El sargento Gutiérrez hace un gesto a uno de los agentes, que inmediatamente se va hacia la puerta para montar guardia, mientras el otro saca una cajetilla de tabaco. La mano del vecino de la cama de al lado se abalanza sobre ella, la coge con rapidez y la esconde bajo la almohada. Acto seguido, vuelve a colocarse la mascarilla sobre la boca y un profundo suspiro sale de ella.
—¿Y bien? —dice el sargento con una pequeña sonrisa.
—¡Yo no vi nada!
—Un trato es un trato —replica muy serio el sargento meneando la cabeza.
—¡Yo no vi nada, sargento! No vi nada, no oí nada y no sé nada. Y si hubiese visto algo, oído algo o supiera algo..., tampoco se lo diría. ¡Un cabrón menos en este mundo, sí señor, un cabrón menos! ¿Queda claro?

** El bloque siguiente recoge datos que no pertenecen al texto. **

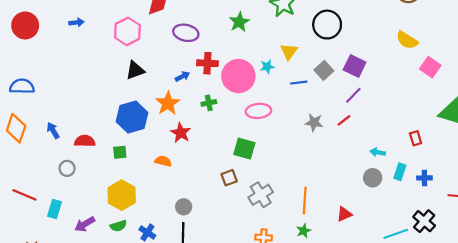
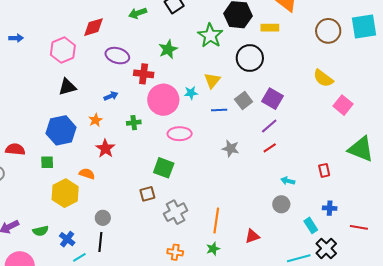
red cross: (207, 63) -> (144, 74), moved
orange star: (168, 103) -> (95, 120), size x0.6
red line: (344, 120) -> (270, 148), moved
cyan rectangle: (400, 172) -> (311, 225), moved, turned -56
yellow hexagon: (122, 195) -> (65, 193), moved

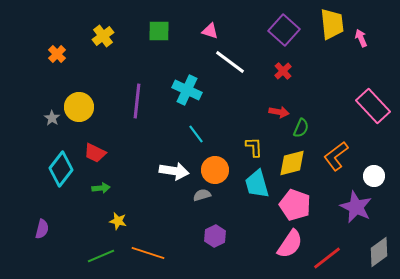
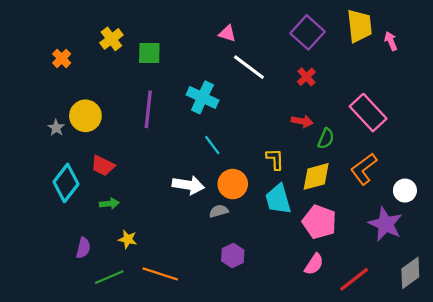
green square: (159, 31) -> (149, 53), moved
pink rectangle: (373, 106) -> (368, 113), moved
purple semicircle: (42, 229) -> (83, 248), moved
pink semicircle: (290, 244) -> (314, 264), size x0.7

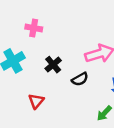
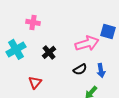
black semicircle: (80, 79) -> (80, 69), moved

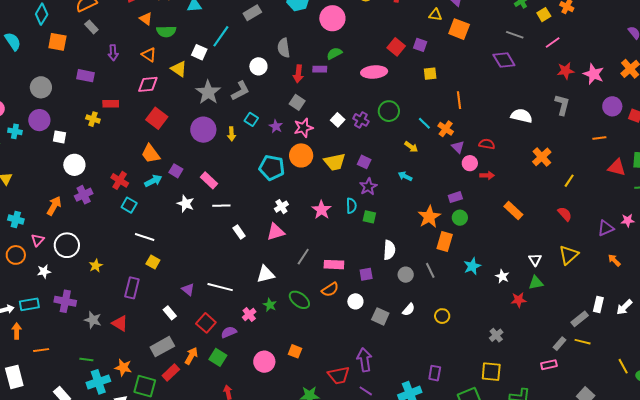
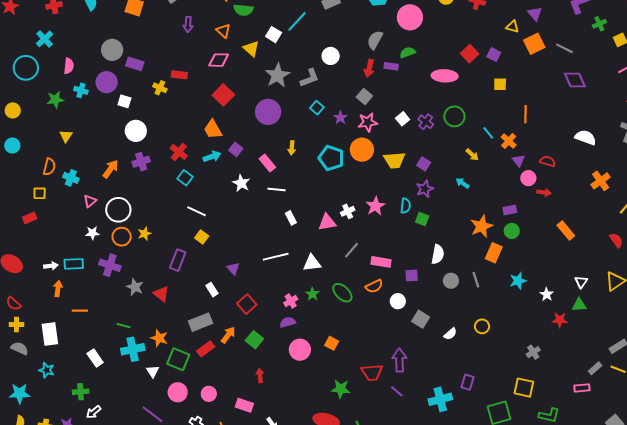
orange square: (459, 29) -> (534, 44), turned 35
gray line: (515, 35) -> (564, 48), moved
gray semicircle: (284, 48) -> (375, 40), moved, turned 30
purple rectangle: (86, 76) -> (135, 64), moved
yellow arrow: (231, 134) -> (292, 148), moved
white cross: (281, 207) -> (348, 211), moved
orange circle: (16, 255) -> (122, 237), moved
white line: (220, 287) -> (276, 257), moved, turned -35
white semicircle: (409, 310) -> (450, 334), moved
purple semicircle: (229, 332) -> (288, 322), moved

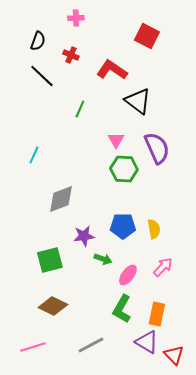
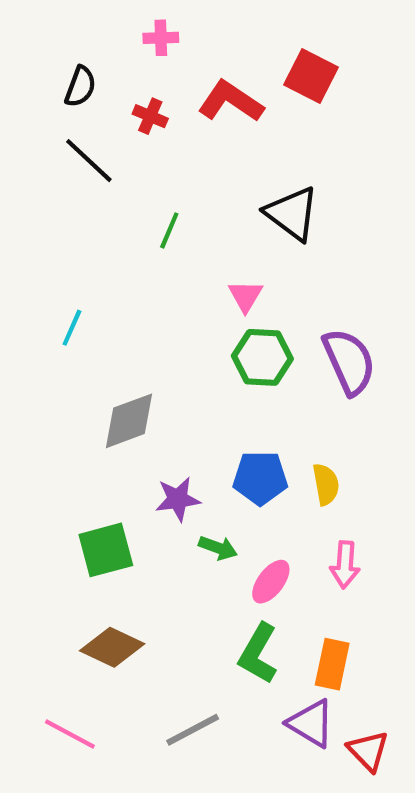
red L-shape: (112, 70) -> (231, 101), moved
purple semicircle: (157, 148) -> (349, 362), moved
pink arrow: (163, 267) -> (345, 565), turned 140
pink line: (33, 347) -> (70, 734), turned 45

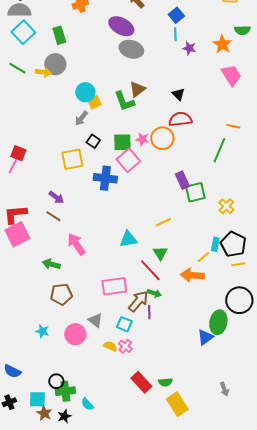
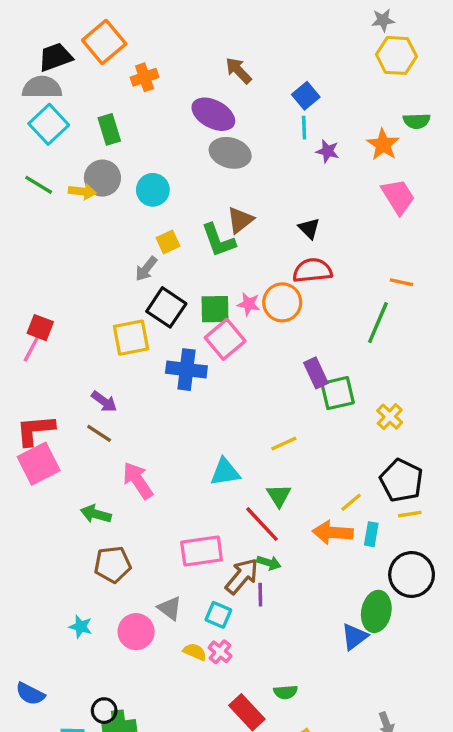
cyan circle: (85, 92) -> (153, 190), moved
black square: (93, 141) -> (166, 307), size x1.6
cyan rectangle: (215, 244) -> (371, 534), moved
green semicircle: (165, 382) -> (286, 692), moved

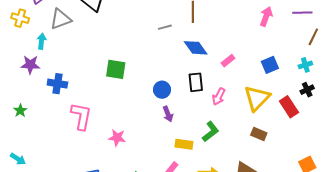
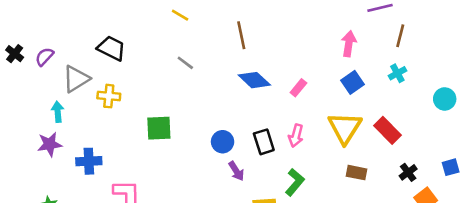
pink arrow: (266, 16) -> (349, 44), moved
yellow cross: (20, 18) -> (109, 96), moved
gray line: (165, 27) -> (185, 63), moved, turned 64
black rectangle: (196, 82) -> (264, 142), moved
black cross: (307, 90) -> (408, 172), moved

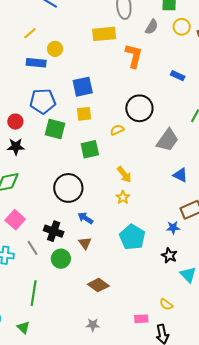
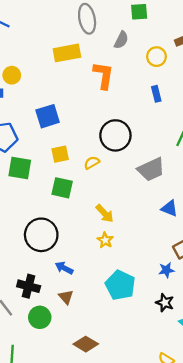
yellow circle: (182, 27) -> (156, 57), moved
blue rectangle: (178, 76) -> (156, 94), turned 56
yellow square: (84, 114) -> (60, 154), moved
gray trapezoid: (168, 140) -> (151, 169), turned 35
green square: (90, 149) -> (62, 188), turned 30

Serguei está en comisaria esperando a Paula cuando una puerta se abre y por ella salen dos policías con cara de cansancio y se abalanzan literalmente hacia la máquina del café.
—¿Cuántas horas llevamos mirando esas cintas? —pregunta uno de ellos—. ¡Qué dolor de cabeza tengo, joder!
—Yo he visto antes a ese tío, pero ¿dónde? —dice el otro, concentrado—. ¡Hostias! ¡Ya me acuerdo, tío, ya me acuerdo! El robo de los joyeros, no participó directamente pero fue el enlace para vender las joyas. ¡Sabía que le conocía! ¿Cómo se llamaba? —dice cogiendo el café que el compañero le pone en las manos—. Tenía nombre de futbolista... Ibra ¡Eso es, Ibra! —exclama, vuelve a entrar en el cuarto y mira la pantalla muy concentrado—. ¡Sí, tío, es él, estoy seguro!
Serguei, desde el pasillo, puede ver la pantalla del ordenador. Las cámaras de vigilancia de la sucursal bancaria cercana al hospital muestran Ibra junto a otro hombre entrando en un coche aparcado ante sus puertas pocos minutos después de que Carlos pasase a mejor vida.
—¡Mierda! —susurra dándose la vuelta y encontrándose frente a frente con la diosa pelirroja—. ¡Paula!
—Tú y yo tenemos que hablar.
Identificado por la policía gracias a las cámaras de vigilancia de una sucursal bancaria cercana (los únicos a los que la crisis no afectaba), Ibra fue puesto en busca y captura, se alertó a los aeropuertos y su imagen se distribuyó por todos ellos. Dos días fue el tiempo que las fuerzas del orden tardaron en darle caza; dos días que a Misha se le hicieron eternos.